# Fault Induction and Environmental Failure Testing

# NIST CMVP Physical Security Conference

**Travis Spann** 

September 16, 2005

05-998-R-0064 Version 1.0

# **Table of Contents**

| 1 | Introduction                        |   |
|---|-------------------------------------|---|
| 2 | Environmental Failure Testing (EFT) |   |
|   | 2.1 Testing Methodology             |   |
|   | 2.2 Test Equipment                  |   |
|   | 2.3 Testing Conditions              | 9 |
|   | Published Attacks                   |   |
| 4 | Conclusion                          |   |

# **List of Figures**

| Figure 1 - Environmental Conditions                                         | . 4 |
|-----------------------------------------------------------------------------|-----|
| Figure 2 - EFP/EFT Testing Graph                                            |     |
| Figure 3 – Example of EFT Test Data (normal operational parameters)         | . 6 |
| Figure 4 – Example of EFT Test Data (outside normal operational parameters) | . 6 |
| Figure 5 – Chamber Equipment                                                | . 7 |
| Figure 6 – Chamber Equipment                                                | . 7 |
| Figure 7 – Chamber Equipment                                                | . 7 |
| Figure 8 – Power Supply Figure 9 - Mulimeter                                | . 8 |
| Figure 10 - PCI Bus AnalyzerFigure 11 - Serial Bus Analyzer                 | . 8 |
| Figure 12 - Smart card Analyzer                                             | . 8 |

## 1 Introduction

Fault induction is a process by which a device (and for the purpose of this discussion, in particular a cryptographic module) is forced to miscalculate defined operations, skip over required operations (such as password verification or self-tests), and exhibit other erroneous behaviors enabling the attacker (or tester) to gain access to sensitive data or unauthorized control of the device. Many regard fault induction as a new cutting edge technique. Terms such as covert attacks, side channel analysis add to a mystique surrounding this area of research. In reality, fault induction has been widely used by IC manufacturers, QA testing laboratories, and military entities as part of the normal manufacturing and QA testing process. Fault induction was originally used to test products during development to verify that functions could be performed over a wide range of operational parameters (e.g., temperature, voltage, shock, vibration, clock speed, electro-magnetic, etc.). By testing the cryptographic module within a variety of operational conditions, the testers would find single point failures that resulted in aberrated behavior that could lead to compromise of the system. An incremental process of inducing faults provides a process by which the tester can trace where problems are in the cryptographic module implementation, and then provide guidance and suggestion to the design and production team for redesign or process improvement. It's important to note that the design itself may not be flawed, rather the manufacturing and assembly process itself may have introduced weaknesses into the end product. From a historical perspective, asynchronous and analog components may have been more susceptible to fault induction attacks because of how the circuits worked due to higher correlation between voltage, temperature, and performance. Most of the focus for fault induction has been placed on single-chip cryptographic modules (such as smart cards), although this should not be the only focus area (or main focus area). Multi-chip devices are also susceptible to attack, and the concept we must remind ourselves is that an attacker will always go for the weakest point in the infrastructure.

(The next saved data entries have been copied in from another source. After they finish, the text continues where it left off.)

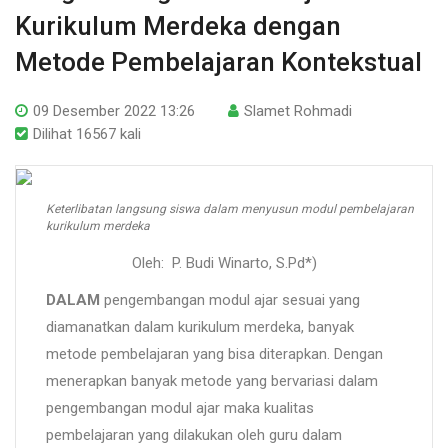
Kurikulum Merdeka dengan
Metode Pembelajaran Kontekstual
09 Desember 2022 13:26
Slamet Rohmadi
Dilihat 16567 kali
Keterlibatan langsung siswa dalam menyusun modul pembelajaran
kurikulum merdeka
Oleh: P. Budi Winarto, S.Pd*)
DALAM
pengembangan modul ajar sesuai yang
diamanatkan dalam kurikulum merdeka, banyak
metode pembelajaran yang bisa diterapkan. Dengan
menerapkan banyak metode yang bervariasi dalam
pengembangan modul ajar maka kualitas
pembelajaran yang dilakukan oleh guru dalam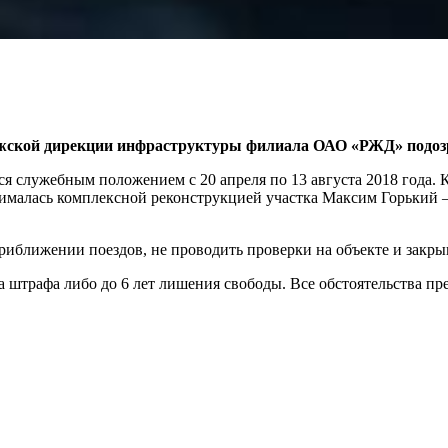
жской дирекции инфраструктуры филиала ОАО «РЖД» подозр
служебным положением с 20 апреля по 13 августа 2018 года. 
нималась комплексной реконструкцией участка Максим Горький 
иближении поездов, не проводить проверки на объекте и закрыв
а штрафа либо до 6 лет лишения свободы. Все обстоятельства пр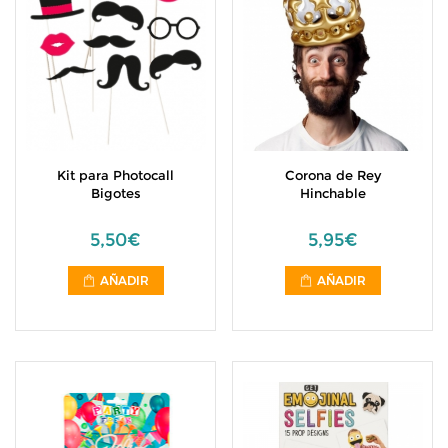
Kit para Photocall
Corona de Rey
Bigotes
Hinchable
5,50€
5,95€
AÑADIR
AÑADIR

### 2 Environmental Failure Testing (EFT)

The FIPS 140-2 standard includes Environmental Failure Testing (EFT) which combines several types of fault induction attacks into Level 4 testing requirements. It is important not to confuse Environmental Failure Protections (EFP) with EFT. With EFP, the cryptographic module contains active mechanisms to monitor and respond to fluctuations (accidental or induced) outside normal operating ranges for temperature and voltage. It is much easier to perform EFP testing because a set of thresholds are known (e.g. known range where the tamper response mechanisms will activate). Since the tester can determine where a module will fail, it's easier to collect the data. With EFT a series of tests are performed to ensure that fluctuations outside normal operating ranges for temperature and voltage will not compromise security of cryptographic module; however, the point at which the cryptographic module will fail is unknown so more scrutiny is required.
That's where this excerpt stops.